» Goal of the exercise
Please reproduce the entries below exactly as they stand, but leave the pictures out.
━━━━━━━━
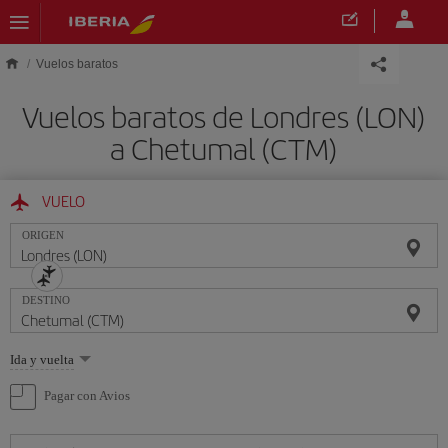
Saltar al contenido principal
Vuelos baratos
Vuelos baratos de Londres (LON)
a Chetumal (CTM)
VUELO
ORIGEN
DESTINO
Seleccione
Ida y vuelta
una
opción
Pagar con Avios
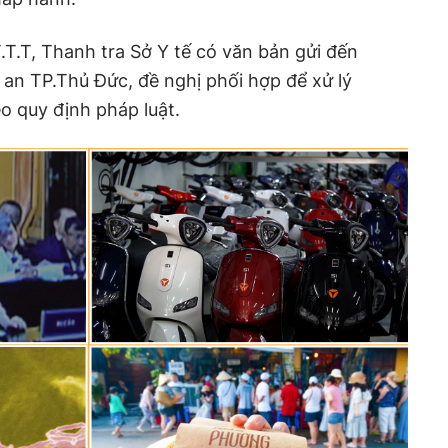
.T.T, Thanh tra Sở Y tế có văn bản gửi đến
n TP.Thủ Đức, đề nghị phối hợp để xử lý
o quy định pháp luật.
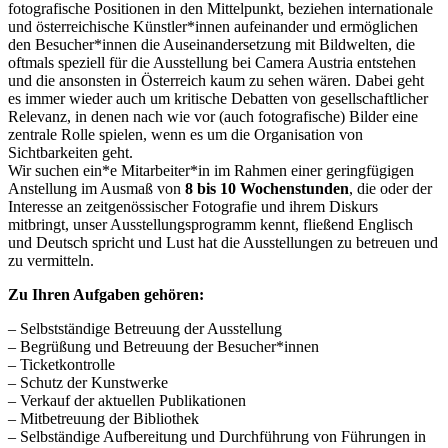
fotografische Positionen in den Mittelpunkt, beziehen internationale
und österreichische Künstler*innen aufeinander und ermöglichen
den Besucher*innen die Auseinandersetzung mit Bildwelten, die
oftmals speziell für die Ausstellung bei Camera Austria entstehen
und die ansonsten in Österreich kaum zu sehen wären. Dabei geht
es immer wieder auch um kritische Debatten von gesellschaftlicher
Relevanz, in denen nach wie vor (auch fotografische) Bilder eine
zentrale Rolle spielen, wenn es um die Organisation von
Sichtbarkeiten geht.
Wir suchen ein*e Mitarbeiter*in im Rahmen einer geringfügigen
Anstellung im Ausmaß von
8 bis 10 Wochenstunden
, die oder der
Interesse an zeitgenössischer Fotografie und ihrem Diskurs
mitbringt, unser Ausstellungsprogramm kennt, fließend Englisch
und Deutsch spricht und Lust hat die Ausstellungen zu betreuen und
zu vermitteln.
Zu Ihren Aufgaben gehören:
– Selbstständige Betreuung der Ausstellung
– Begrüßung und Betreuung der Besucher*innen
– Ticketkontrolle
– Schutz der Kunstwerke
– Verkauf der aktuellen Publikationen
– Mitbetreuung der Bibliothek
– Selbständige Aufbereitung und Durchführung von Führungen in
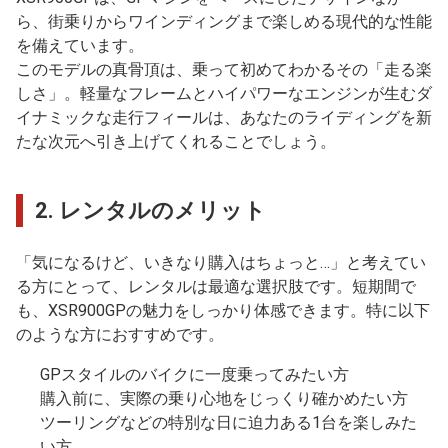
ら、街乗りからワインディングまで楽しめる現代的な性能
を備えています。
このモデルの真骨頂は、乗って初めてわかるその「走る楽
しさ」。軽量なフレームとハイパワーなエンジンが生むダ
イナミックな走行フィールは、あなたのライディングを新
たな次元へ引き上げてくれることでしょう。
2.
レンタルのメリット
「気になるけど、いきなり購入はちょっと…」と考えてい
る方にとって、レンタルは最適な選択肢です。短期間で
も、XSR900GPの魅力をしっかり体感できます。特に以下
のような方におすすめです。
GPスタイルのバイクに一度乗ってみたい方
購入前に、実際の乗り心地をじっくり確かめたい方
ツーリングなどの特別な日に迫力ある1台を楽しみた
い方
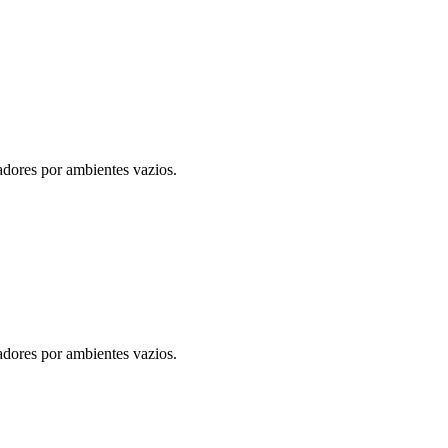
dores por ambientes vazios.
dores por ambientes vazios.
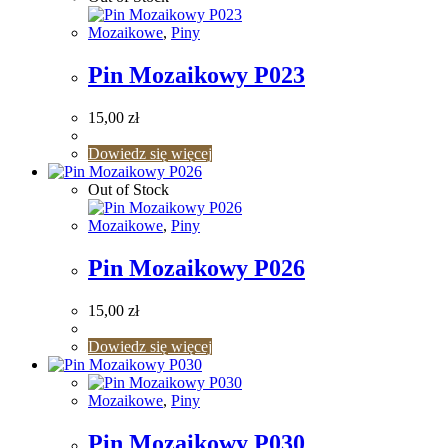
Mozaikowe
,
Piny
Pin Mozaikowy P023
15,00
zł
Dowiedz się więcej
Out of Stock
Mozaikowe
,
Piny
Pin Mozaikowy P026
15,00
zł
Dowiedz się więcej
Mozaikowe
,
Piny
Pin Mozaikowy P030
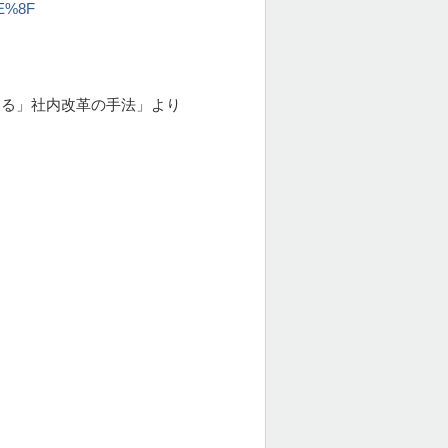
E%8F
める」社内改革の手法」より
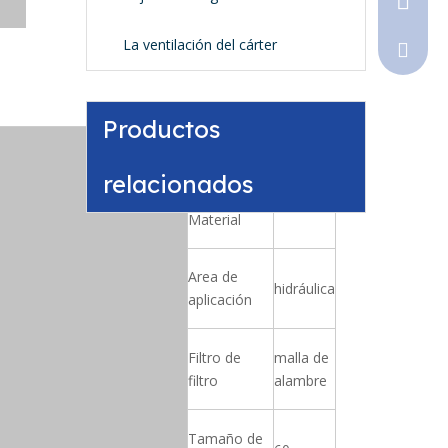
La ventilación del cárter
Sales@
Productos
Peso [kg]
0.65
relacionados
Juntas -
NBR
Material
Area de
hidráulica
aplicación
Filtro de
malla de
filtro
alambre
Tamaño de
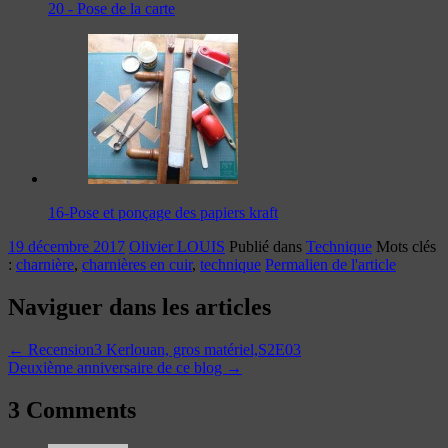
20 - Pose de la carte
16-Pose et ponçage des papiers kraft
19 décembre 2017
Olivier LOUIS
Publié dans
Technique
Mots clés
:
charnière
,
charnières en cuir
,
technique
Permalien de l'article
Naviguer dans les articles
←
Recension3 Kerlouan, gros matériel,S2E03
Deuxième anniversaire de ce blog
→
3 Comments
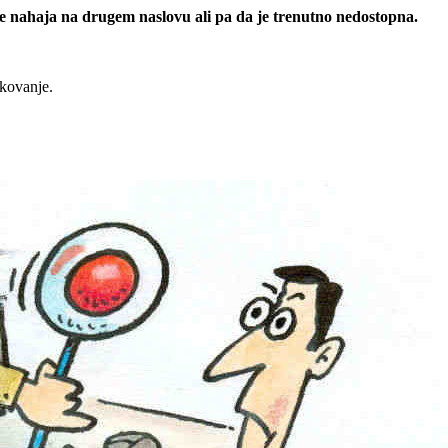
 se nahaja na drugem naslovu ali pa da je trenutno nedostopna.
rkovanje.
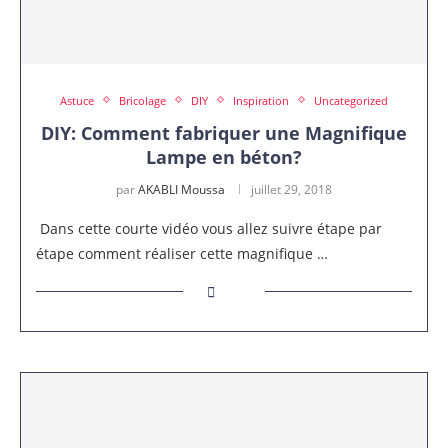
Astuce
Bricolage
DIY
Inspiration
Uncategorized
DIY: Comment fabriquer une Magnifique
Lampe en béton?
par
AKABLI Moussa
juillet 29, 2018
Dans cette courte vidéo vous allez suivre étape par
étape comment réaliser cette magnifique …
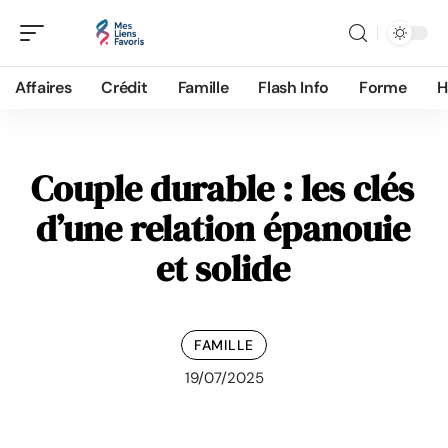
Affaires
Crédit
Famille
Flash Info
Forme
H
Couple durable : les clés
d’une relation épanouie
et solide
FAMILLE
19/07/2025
━━━━━━━━
» Answer space
Saltar al contenido principal
Vuelos baratos
Vuelos baratos de Londres (LON)
a Chetumal (CTM)
VUELO
ORIGEN
DESTINO
Seleccione
Ida y vuelta
una
opción
Pagar con Avios
.T.T, Thanh tra Sở Y tế có văn bản gửi đến
n TP.Thủ Đức, đề nghị phối hợp để xử lý
o quy định pháp luật.
fotografische Positionen in den Mittelpunkt, beziehen internationale
und österreichische Künstler*innen aufeinander und ermöglichen
den Besucher*innen die Auseinandersetzung mit Bildwelten, die
oftmals speziell für die Ausstellung bei Camera Austria entstehen
und die ansonsten in Österreich kaum zu sehen wären. Dabei geht
es immer wieder auch um kritische Debatten von gesellschaftlicher
Relevanz, in denen nach wie vor (auch fotografische) Bilder eine
zentrale Rolle spielen, wenn es um die Organisation von
Sichtbarkeiten geht.
Wir suchen ein*e Mitarbeiter*in im Rahmen einer geringfügigen
Anstellung im Ausmaß von
8 bis 10 Wochenstunden
, die oder der
Interesse an zeitgenössischer Fotografie und ihrem Diskurs
mitbringt, unser Ausstellungsprogramm kennt, fließend Englisch
und Deutsch spricht und Lust hat die Ausstellungen zu betreuen und
zu vermitteln.
Zu Ihren Aufgaben gehören:
– Selbstständige Betreuung der Ausstellung
– Begrüßung und Betreuung der Besucher*innen
– Ticketkontrolle
– Schutz der Kunstwerke
– Verkauf der aktuellen Publikationen
– Mitbetreuung der Bibliothek
– Selbständige Aufbereitung und Durchführung von Führungen in
ら、街乗りからワインディングまで楽しめる現代的な性能
を備えています。
このモデルの真骨頂は、乗って初めてわかるその「走る楽
しさ」。軽量なフレームとハイパワーなエンジンが生むダ
イナミックな走行フィールは、あなたのライディングを新
たな次元へ引き上げてくれることでしょう。
2.
レンタルのメリット
「気になるけど、いきなり購入はちょっと…」と考えてい
る方にとって、レンタルは最適な選択肢です。短期間で
も、XSR900GPの魅力をしっかり体感できます。特に以下
のような方におすすめです。
GPスタイルのバイクに一度乗ってみたい方
購入前に、実際の乗り心地をじっくり確かめたい方
ツーリングなどの特別な日に迫力ある1台を楽しみた
い方
dores por ambientes vazios.
dores por ambientes vazios.
Mozaikowe
,
Piny
Pin Mozaikowy P023
15,00
zł
Dowiedz się więcej
Out of Stock
Mozaikowe
,
Piny
Pin Mozaikowy P026
15,00
zł
Dowiedz się więcej
Mozaikowe
,
Piny
Pin Mozaikowy P030
E%8F
める」社内改革の手法」より
La ventilación del cárter
Sales@
Productos
Peso [kg]
0.65
relacionados
Juntas -
NBR
Material
Area de
hidráulica
aplicación
Filtro de
malla de
filtro
alambre
Tamaño de
20 - Pose de la carte
16-Pose et ponçage des papiers kraft
19 décembre 2017
Olivier LOUIS
Publié dans
Technique
Mots clés
:
charnière
,
charnières en cuir
,
technique
Permalien de l'article
Naviguer dans les articles
←
Recension3 Kerlouan, gros matériel,S2E03
Deuxième anniversaire de ce blog
→
3 Comments
 se nahaja na drugem naslovu ali pa da je trenutno nedostopna.
rkovanje.
Astuce
Bricolage
DIY
Inspiration
Uncategorized
DIY: Comment fabriquer une Magnifique
Lampe en béton?
par
AKABLI Moussa
juillet 29, 2018
Dans cette courte vidéo vous allez suivre étape par
étape comment réaliser cette magnifique …
Affaires
Crédit
Famille
Flash Info
Forme
H
Couple durable : les clés
d’une relation épanouie
et solide
FAMILLE
19/07/2025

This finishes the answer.